___ DATASET EXTRACT
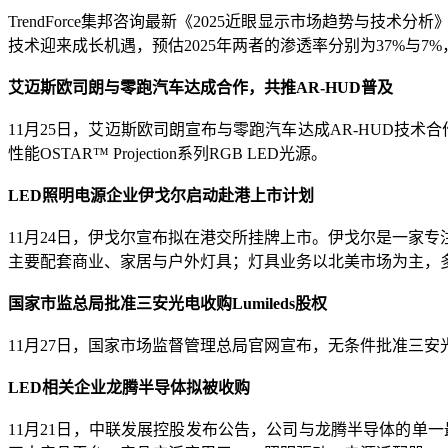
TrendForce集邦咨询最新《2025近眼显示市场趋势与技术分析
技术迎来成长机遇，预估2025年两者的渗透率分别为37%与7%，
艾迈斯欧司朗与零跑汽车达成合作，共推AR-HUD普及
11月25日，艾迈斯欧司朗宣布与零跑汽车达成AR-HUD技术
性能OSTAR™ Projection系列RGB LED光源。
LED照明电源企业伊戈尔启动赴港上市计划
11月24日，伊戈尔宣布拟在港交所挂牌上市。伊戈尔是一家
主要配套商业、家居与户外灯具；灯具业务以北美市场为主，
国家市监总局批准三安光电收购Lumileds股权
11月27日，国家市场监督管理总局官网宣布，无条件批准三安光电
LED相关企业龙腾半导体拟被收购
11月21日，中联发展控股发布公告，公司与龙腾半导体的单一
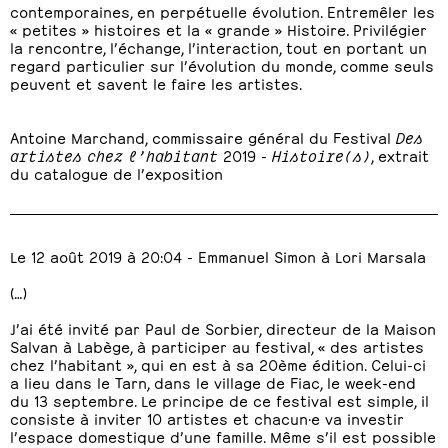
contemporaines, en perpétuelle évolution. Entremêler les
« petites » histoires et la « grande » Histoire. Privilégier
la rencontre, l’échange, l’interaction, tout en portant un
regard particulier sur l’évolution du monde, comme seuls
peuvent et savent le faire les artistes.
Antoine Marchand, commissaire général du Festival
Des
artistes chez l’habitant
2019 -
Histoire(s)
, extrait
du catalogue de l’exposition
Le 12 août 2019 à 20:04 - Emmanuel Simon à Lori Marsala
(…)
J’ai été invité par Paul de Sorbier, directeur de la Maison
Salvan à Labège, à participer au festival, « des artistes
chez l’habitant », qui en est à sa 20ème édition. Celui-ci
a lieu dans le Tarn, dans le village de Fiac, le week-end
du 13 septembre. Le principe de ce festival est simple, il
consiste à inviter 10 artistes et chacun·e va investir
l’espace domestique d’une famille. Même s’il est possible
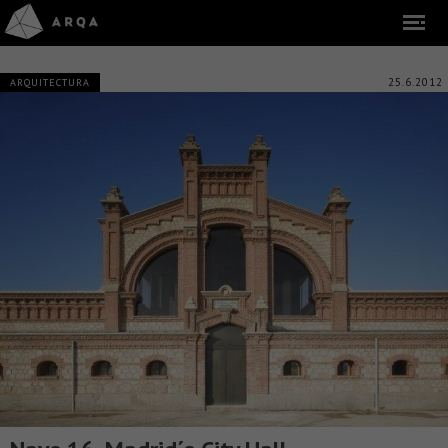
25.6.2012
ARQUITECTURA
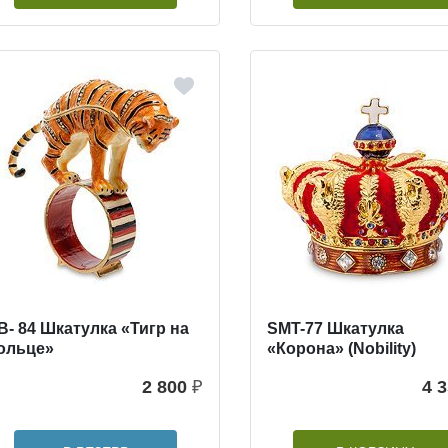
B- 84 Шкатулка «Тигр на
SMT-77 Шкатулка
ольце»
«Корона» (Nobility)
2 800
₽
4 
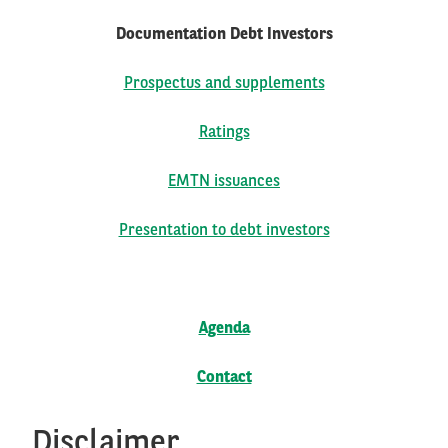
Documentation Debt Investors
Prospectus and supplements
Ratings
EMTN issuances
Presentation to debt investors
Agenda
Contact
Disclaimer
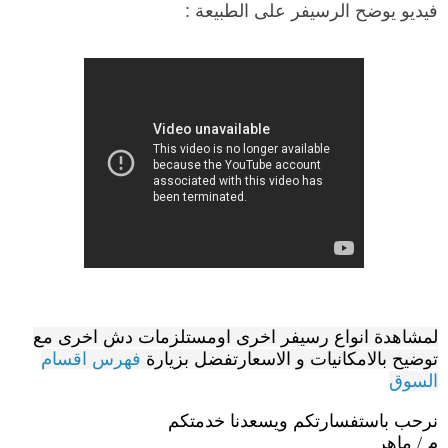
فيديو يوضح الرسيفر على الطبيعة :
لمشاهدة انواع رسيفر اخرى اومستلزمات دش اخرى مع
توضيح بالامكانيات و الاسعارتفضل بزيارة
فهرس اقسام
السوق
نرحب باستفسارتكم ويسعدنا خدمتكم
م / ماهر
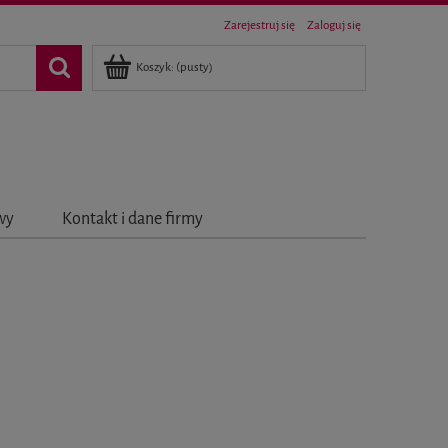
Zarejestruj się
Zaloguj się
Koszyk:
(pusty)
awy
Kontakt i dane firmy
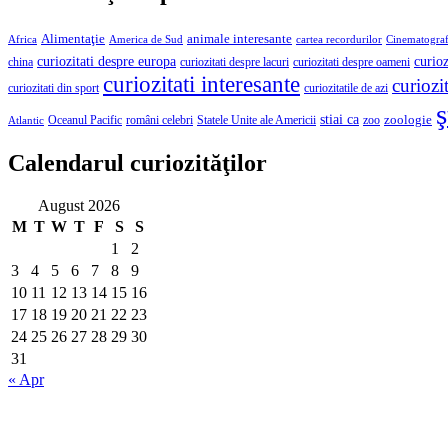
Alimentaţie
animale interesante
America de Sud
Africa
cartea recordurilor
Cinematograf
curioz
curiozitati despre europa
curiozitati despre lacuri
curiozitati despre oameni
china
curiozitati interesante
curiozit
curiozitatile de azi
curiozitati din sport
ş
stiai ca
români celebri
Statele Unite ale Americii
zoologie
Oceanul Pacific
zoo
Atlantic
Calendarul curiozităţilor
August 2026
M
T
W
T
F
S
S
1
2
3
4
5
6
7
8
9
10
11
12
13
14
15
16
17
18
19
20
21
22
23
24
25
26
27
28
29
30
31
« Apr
______
HOW TO COMPLETE THIS TASK - Copy each line of the records above that carries the word "artistes".

RESULT OF THIS TASK -
peuvent et savent le faire les artistes.
artistes chez l’habitant
Salvan à Labège, à participer au festival, « des artistes
consiste à inviter 10 artistes et chacun·e va investir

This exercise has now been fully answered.